Interesting that you post this now - I have drafted a piece on by blog about writing practice, and will probably post it on Friday. Great minds, and all that!
I've always avoided stuff like morning pages, considering that if I had the time to do that I should be spending it on my WIP.
But Sue Grafton is so prolific that that simply cannot be true.
I'm due to sub the latest draft of book five to my ed before the end beginning of August (yeah I know when that is....). Perhaps I could benefit from morning pages in August when I'm free?
HB x
Jo, that's synchronicity! :)
Helen, try it. You never know!
In her interview, Grafton gives examples from her journal. After the initial 'mental grime' she's really immersed in her plot, asking questions about what could happen next, noticing that she needs a bit more tension in this spot, working out how to get a character from here to here. It's fascinating.
Susiex
Susie, I'm so glad you wrote this, I now feel I have proper permission to clear my mind of annoying irritations (of which there are MANY first thing of a morning, which can't be healthy)in a professional way and dispose of them properly - and you're right, when I have started a moaning missive about 3/4 of the way through a light begins to emerge - synchronicity indeed!

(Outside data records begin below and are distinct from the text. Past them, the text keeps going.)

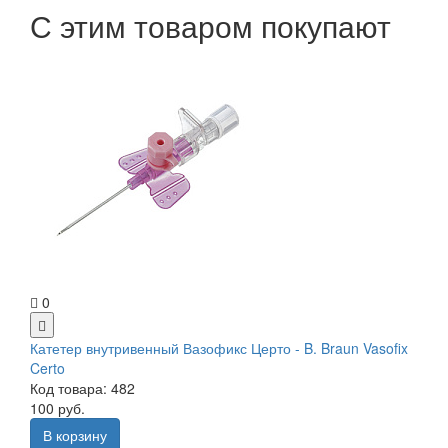
С этим товаром покупают
0
Катетер внутривенный Вазофикс Церто - B. Braun Vasofix
Certo
Код товара: 482
100 руб.
В корзину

Oh, really glad to hear this, Debs. It does help to get the grime out of the way. It's like mental cloud that hides the blue sky/sun. If that doesn't sound too cheesy...
Susiex
I think I'd stop reading stuff that went on about emotional tethers, etc, but I was intrigued to read this piece to learn what someone else does with journals. From time to time I throw mine away , and I'm about to dispense with another dozen or so. I realised a while back that I never re-read or consult them. So I suppose they became just 'practice writing', similar to the notebooks filled with Chinese and Spanish from my language studies. Just recently I'm taken up by the idea of journal-writing in Spanish and Chinese, just a few paragraphs, but for the same reason - to practise.